### TASK DIRECTIONS
Retype the material below, keeping each line identical.

### EXTRACTED RECORDS
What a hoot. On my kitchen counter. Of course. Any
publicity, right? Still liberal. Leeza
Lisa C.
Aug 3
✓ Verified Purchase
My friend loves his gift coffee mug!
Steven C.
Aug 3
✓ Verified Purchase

### TASK RESULT
What a hoot. On my kitchen counter. Of course. Any
publicity, right? Still liberal. Leeza
Lisa C.
Aug 3
✓ Verified Purchase
My friend loves his gift coffee mug!
Steven C.
Aug 3
✓ Verified Purchase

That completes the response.